Placa vendendo fazendas, chácaras e terrenos aparecem em qualquer poste ou cerca. Com a notícia do futuro asfaltamento, grileiros e posseiros se multiplicaram para ocupar com documentos precários as terras do entorno da rodovia.
Além de parques nacionais, reservas extrativistas e aldeias indígenas, a área possui 29 glebas federais, e um projeto do atual Ministério da Economia quer regularizar as ocupações particulares para viabilizar economicamente a pavimentação da BR-319. Nesses territórios, há indícios de grilagem (documentação falsificada) de, pelo menos, dois fazendeiros.
O temor é que a pavimentação acelere o desmatamento, como é regra na Amazônia. O distrito de Realidade tem cinco serrarias, mas apenas uma está operando. "O manejo legal da madeira já terminou na região. Por isso, está tudo parado. E a logística para trazer madeira de mais longe é muita cara", afirma Sidney Poletini, 64, que há dez anos veio de Rondônia para montar uma serraria.

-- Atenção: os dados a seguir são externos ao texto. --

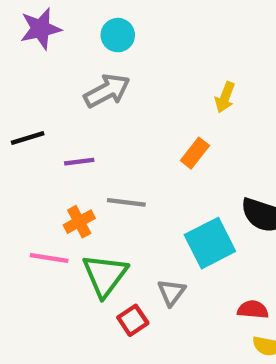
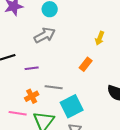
cyan square: (210, 243) -> (72, 106), moved

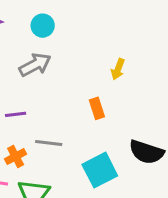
orange rectangle: (86, 64) -> (97, 108), turned -56
cyan square: (72, 106) -> (100, 170), moved

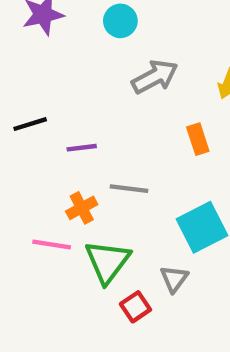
gray arrow: (35, 65) -> (155, 77), moved

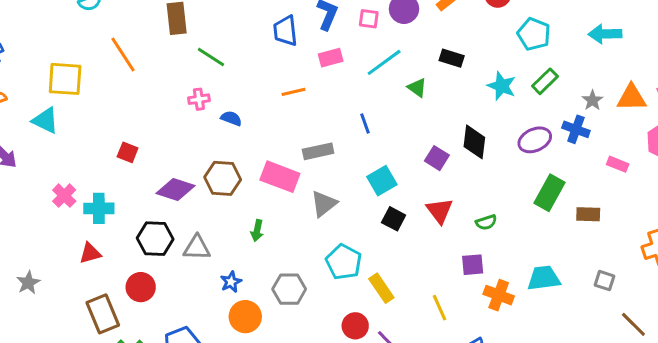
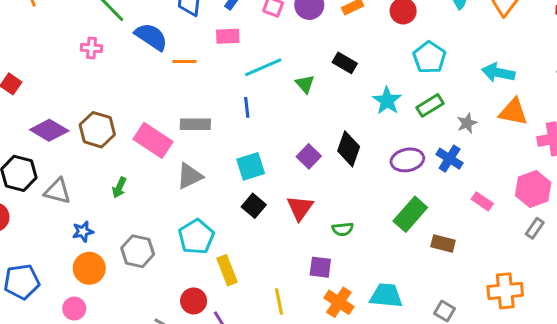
cyan line: (384, 62) -> (263, 67), moved
orange triangle: (632, 98) -> (513, 112), moved
gray star: (592, 100) -> (467, 123), moved
blue semicircle: (231, 118) -> (151, 37), moved, size x1.6

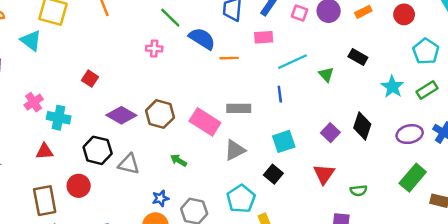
green arrow: (119, 188) -> (178, 160), turned 98
black square: (254, 206) -> (273, 174), moved
blue star: (83, 232) -> (160, 198), moved

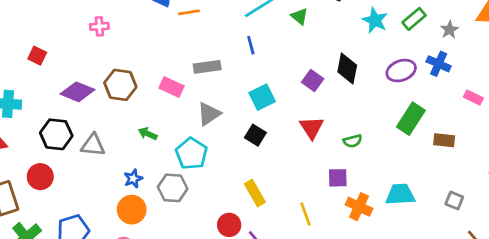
pink cross: (154, 49) -> (99, 26), moved
pink rectangle: (205, 122) -> (172, 87), size x0.7
cyan pentagon: (241, 199) -> (192, 154), moved

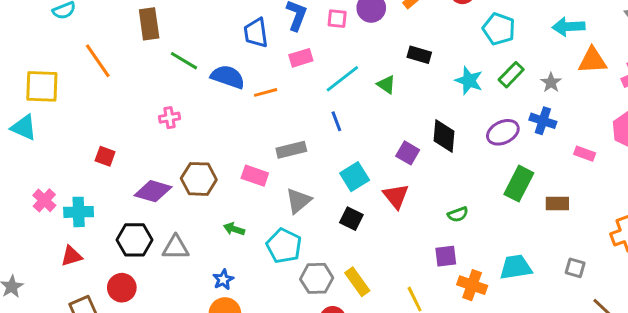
red triangle: (312, 128) -> (396, 196), moved
gray hexagon: (173, 188) -> (317, 278), moved

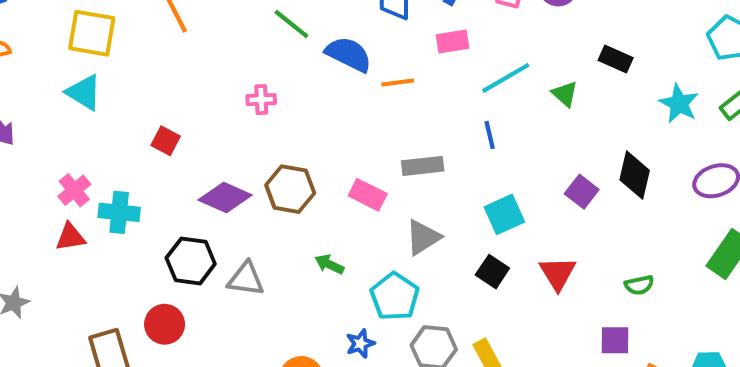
cyan triangle: (24, 127) -> (84, 92), moved
red triangle: (396, 196) -> (558, 273), moved
red triangle: (71, 256) -> (70, 237), moved
blue star: (223, 280) -> (360, 344), moved

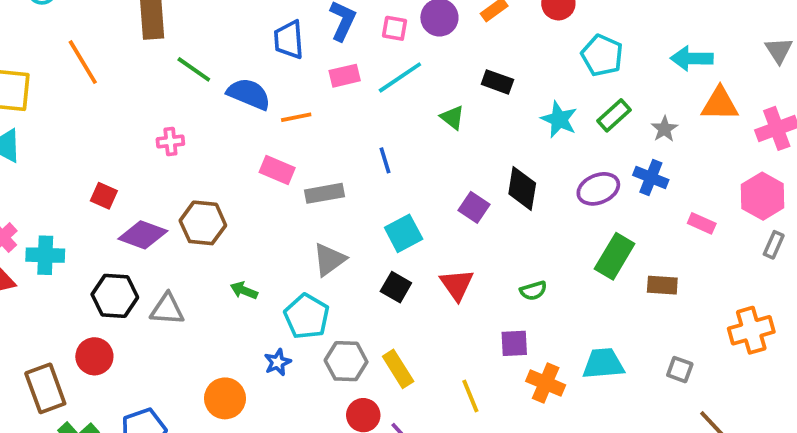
cyan line: (506, 78) -> (400, 77), moved
red square: (166, 141) -> (104, 196), moved
pink rectangle: (368, 195) -> (277, 170), moved

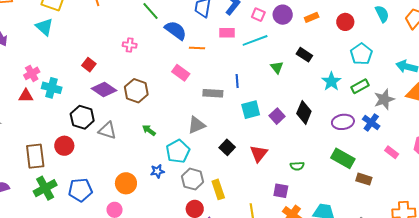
gray star: (664, 129) -> (384, 99), size x1.5
gray rectangle: (325, 193) -> (213, 93), moved
cyan square: (404, 233) -> (251, 110), moved
green rectangle: (615, 256) -> (343, 158), turned 75

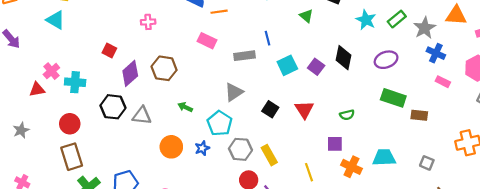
purple diamond: (104, 89) -> (130, 73), turned -65
red triangle: (26, 96) -> (37, 89), moved
blue cross: (371, 123) -> (436, 53), moved
red circle: (64, 146) -> (70, 124), moved
orange circle: (126, 183) -> (171, 147), moved

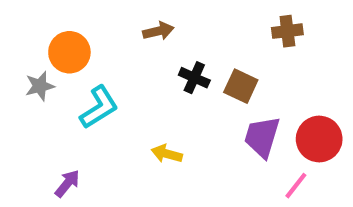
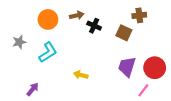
orange circle: (69, 52) -> (48, 19), moved
black cross: (194, 78) -> (94, 26), moved
brown square: (241, 86) -> (124, 33), moved

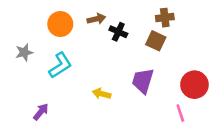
brown cross: (139, 15) -> (165, 18), moved
purple trapezoid: (127, 67) -> (143, 81), moved
pink line: (143, 90) -> (180, 113), turned -56

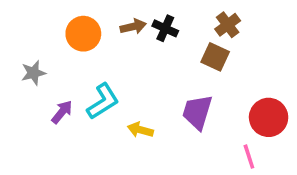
brown cross: (165, 18) -> (228, 25), turned -30
black cross: (118, 32) -> (165, 28), moved
cyan L-shape: (60, 65) -> (103, 101), moved
purple arrow: (41, 112) -> (62, 112), moved

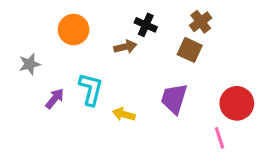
brown arrow: (133, 27) -> (125, 47), moved
cyan L-shape: (103, 101) -> (91, 89), turned -44

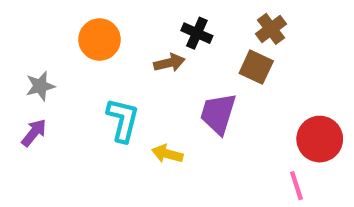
purple arrow: (55, 99) -> (34, 133), moved
purple trapezoid: (174, 99) -> (218, 114), moved

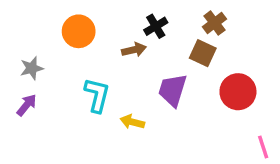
black cross: (197, 33) -> (156, 26), turned 35
red circle: (320, 139) -> (238, 92), moved
pink line: (296, 186) -> (263, 147), moved

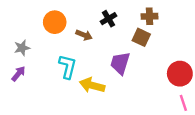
brown cross: (214, 23) -> (149, 16), turned 35
brown arrow: (134, 50) -> (84, 35), moved, turned 35
red circle: (238, 92) -> (180, 74), moved
yellow arrow: (132, 122) -> (92, 85), size x1.5

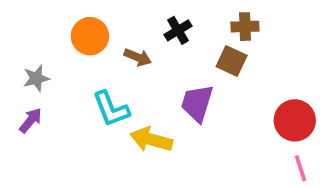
cyan L-shape: (68, 67) -> (111, 109), turned 145

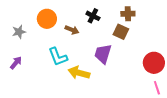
black cross: (178, 30) -> (93, 16), turned -32
gray star: (36, 78) -> (19, 32), moved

"Não ter asfalto prejudica o povo daqui, mas não é só isso. É preciso um plano de desenvolvimento. Hoje quem está derrubando a mata é pecuarista, desperdiçando árvores que apodrecem na chuva ou ficam esturricadas nas queimadas", afirma o madeireiro.
Poletini conta que foi para Realidade porque era uma cidade pequena, "sem roubos nem drogas", para morar com mulher e filha. Hoje não quer mais trabalhar com madeira e não sabe o que fazer. Por outro lado, sua plantação de açaí, depois de quatro anos, está dando a primeira safra. Bem ao lado das palmeiras carregadas do fruto roxo, vários caminhões sem placa e sem farol carregando toras dos desmatamentos ilegais passeiam pela BR-319, livres de qualquer fiscalização.